In themselves, the three metaphors that Jesus uses are crystal clear: Peter will be the rocky foundation on which he will build the edifice of the Church; he will have the keys of the Kingdom of Heaven to open or close it to people as he sees fit; lastly, he will be able to bind or to loose, in the sense of establishing or prohibiting whatever he deems necessary for the life of the Church.

It is always Christ's Church…This pre-eminent position that Jesus wanted to bestow upon Peter is also encountered after the Resurrection (Mk 16:7; Jn 20:2.4-6)… Then, Peter was to be the first witness of an appearance of the Risen One (cf. Lk 24: 34; I Cor 15: 5). His role, decisively emphasized (cf. Jn 20: 3-10), marks the continuity between the pre-eminence he had in the group of the Apostles and the pre-eminence he would continue to have in the community born with the paschal events…

Moreover, the fact that several of the key texts that refer to Peter can be traced back to the context of the Last Supper, during which Christ conferred upon Peter the ministry of strengthening his brethren (cf. Lk 22: 31ff.)…

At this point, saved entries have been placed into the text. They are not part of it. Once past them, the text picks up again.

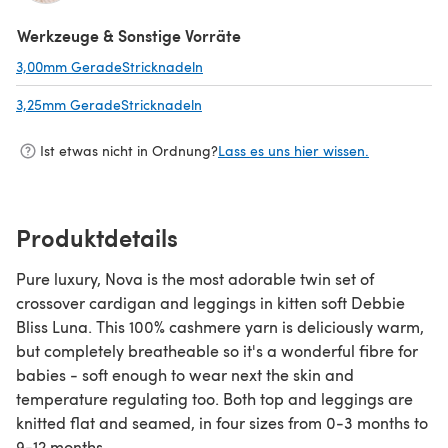
(öffnet sich in einem neuen Tab)
Werkzeuge & Sonstige Vorräte
3,00mm GeradeStricknadeln
(öffnet sich in einem neuen Tab)
3,25mm GeradeStricknadeln
(öffnet sich in einem neuen Tab)
Ist etwas nicht in Ordnung?
Lass es uns hier wissen.
Produktdetails
Pure luxury, Nova is the most adorable twin set of
crossover cardigan and leggings in kitten soft Debbie
Bliss Luna. This 100% cashmere yarn is deliciously warm,
but completely breatheable so it's a wonderful fibre for
babies - soft enough to wear next the skin and
temperature regulating too. Both top and leggings are
knitted flat and seamed, in four sizes from 0-3 months to
9-12 months.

This contextualization of the Primacy of Peter at the Last Supper, at the moment of the Institution of the Eucharist, the Lord's Pasch, also points to the ultimate meaning of this Primacy: Peter must be the custodian of communion with Christ for all time. He must guide people to communion with Christ; he must ensure that the net does not break (Jn 21:11), and consequently that universal communion endures. Only together can we be with Christ, who is Lord of all.

Thus, Peter is responsible for guaranteeing communion with Christ with the love of Christ, guiding people to fulfil this love in everyday life. Let us pray that the Primacy of Peter, entrusted to poor human beings, will always be exercised in this original sense as the Lord desired, and that its true meaning will therefore always be recognized by the brethren who are not yet in full communion with us."